I reach into my purse and look at the text message with a link to a Google document. Christ, the contract is long, almost five pages of something that looks like a trained lawyer drew it up. I take a few bites of food and chew while I read the first part. “It says here that this contract ends on February fifteenth.”

“It’s the day after Valentine’s Day. We dissolve our contract then. I move out, your mom’s off your back, and I go to Gus’s for a couple of weeks until the weather warms up enough to camp again.”

I read down the list of helpful bullet points about arrangements. It says that he provides his own food and toiletries unless we’re having a date night. Then, food will be negotiated. He even agreed to pay the water and gas bills. Sure, those are usually small for my apartment, coming to about a hundred bucks in the winter, but it’s still a hundred bucks I don’t have to pay that can go into savings.
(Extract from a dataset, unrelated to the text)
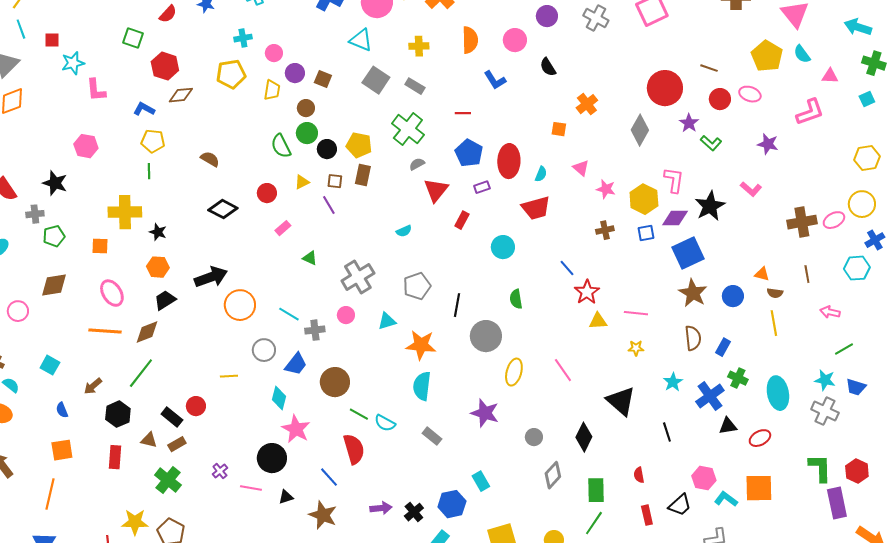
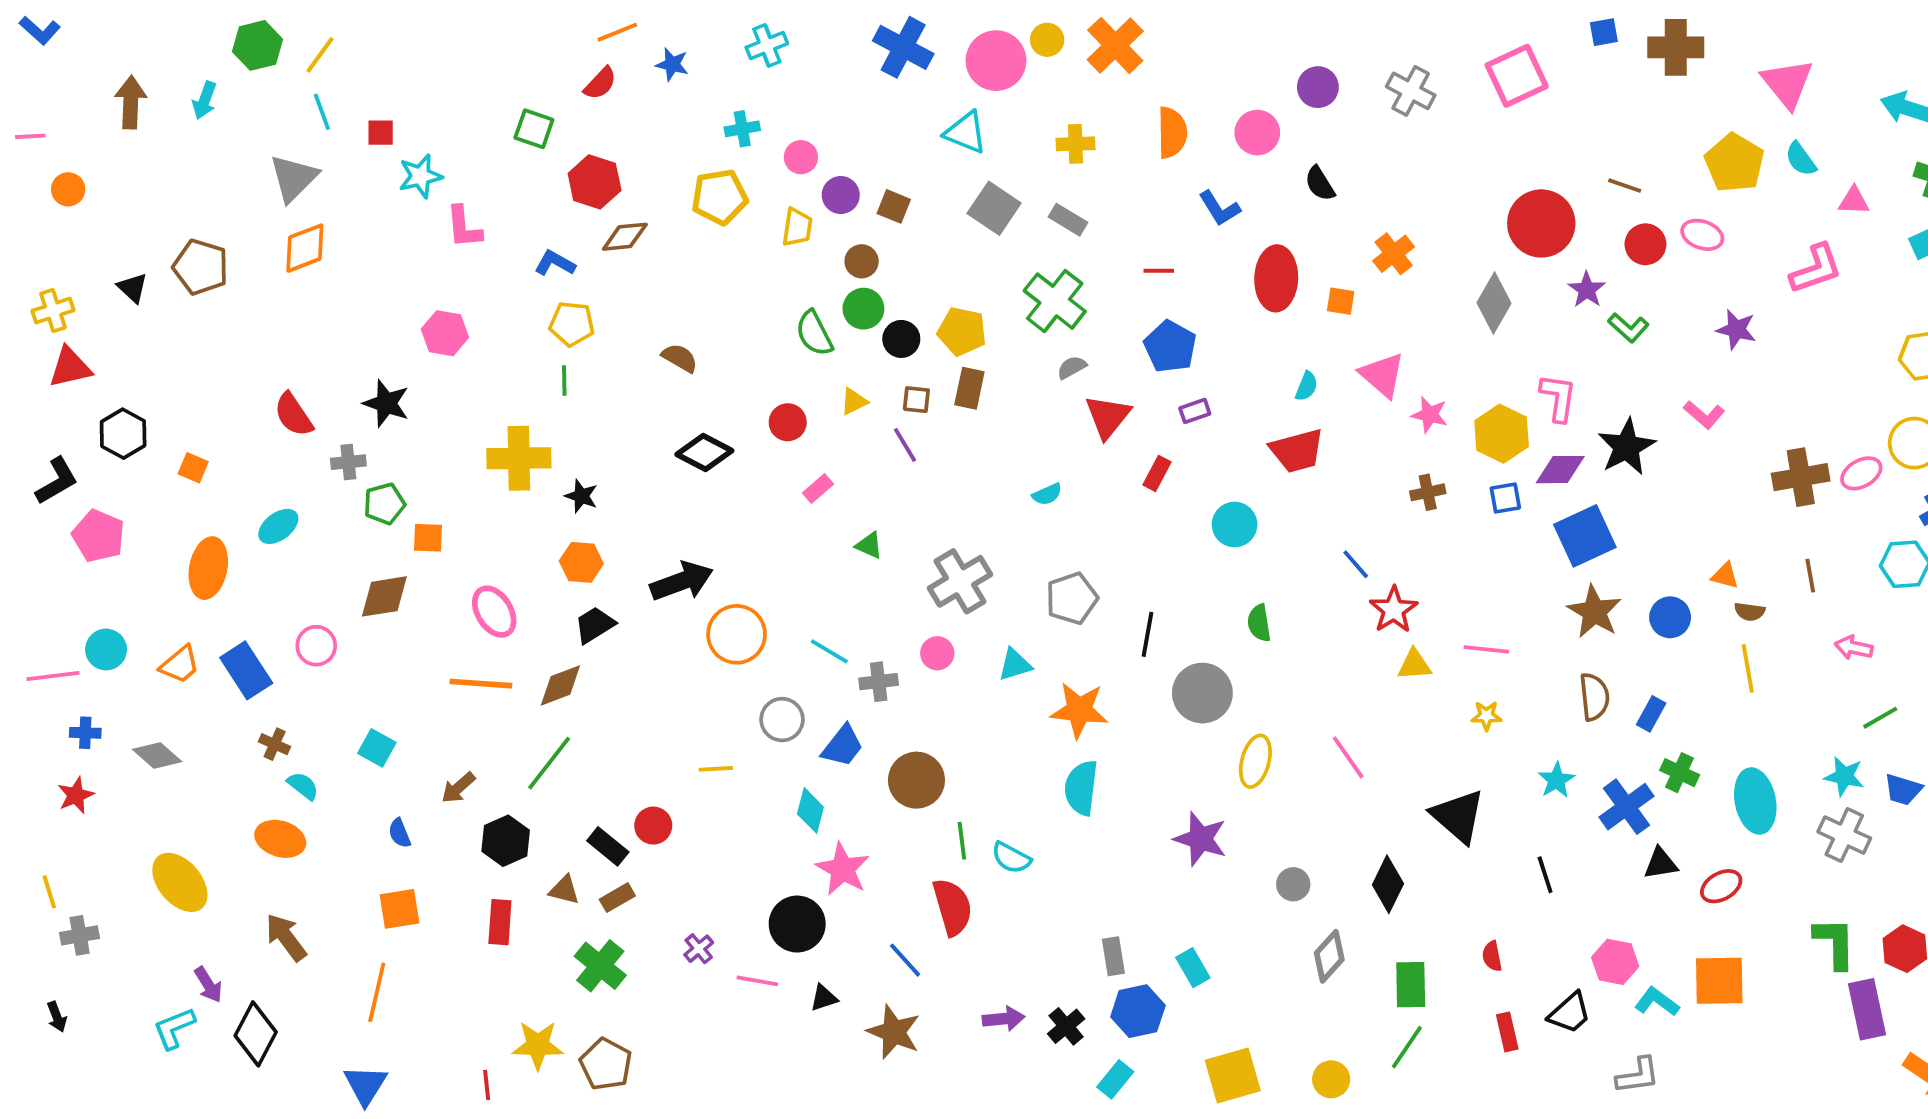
red ellipse: (509, 161) -> (1276, 278), moved
pink triangle: (581, 168) -> (1382, 375), size x1.5
orange square: (100, 246) -> (428, 538), moved
green line: (359, 414) -> (962, 841), turned 54
gray rectangle: (432, 436) -> (1113, 956), moved, turned 42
He’s thought of everything. He does his own dishes and laundry, and he even agrees to vacuum once a week for the duration of cuffing season. He’s included a blurb on replacing the toilet paper roll in an over and down position and agrees to use the fan and air freshener. There’s even a section on birth control that says if we have relations, and he actually uses that term, he’ll use condoms. He agrees to take turns picking what’s on TV.

“I’m very well-behaved. I put the seat back down after I pee, I shower once a day, and I’ll work. Don’t think I’ll be on the couch the whole time. I do smoke, but I won’t in the apartment, and I’ll brush my teeth after. I drink, but we can discuss that as needed. I wasn’t sure how much you drink.”

“Something tells me I’ll be drinking a lot more,” I mumble, cradling my head which suddenly hurts.

“I’d still like to go out with Gus. You should also know that if we’re not going to have a sexual relationship or you don’t want a real relationship, I may not come home every so often, if you get my meaning. That’s in the contract.”

The waiter brings our check, setting it down in the middle of the table, obviously used to identifying couples on early dates. Wilder swipes it toward him before I can get my hand on it. “I’m paying. I sprung this on you.”

He gets a wad of cash out of his wallet, and I mentally scroll back to when he said he does odd jobs in the summer. People have obviously paid him under the table. Does this guy even do taxes?

I shake my head, jolting myself out of tax questions. I need to focus on the issue at hand. Can I agree to live with a man I’ve only known for twenty-four hours?

He doesn’t have a criminal record. He seems clean enough and showers every night. He does dishes and vacuums. He even sets the toilet paper roll in the proper position. I could fall in love with a man after months of dating and not get that type of deal. Melissa’s horror stories of men she’s lived with not moving from the couch and constantly asking for sandwiches comes to mind.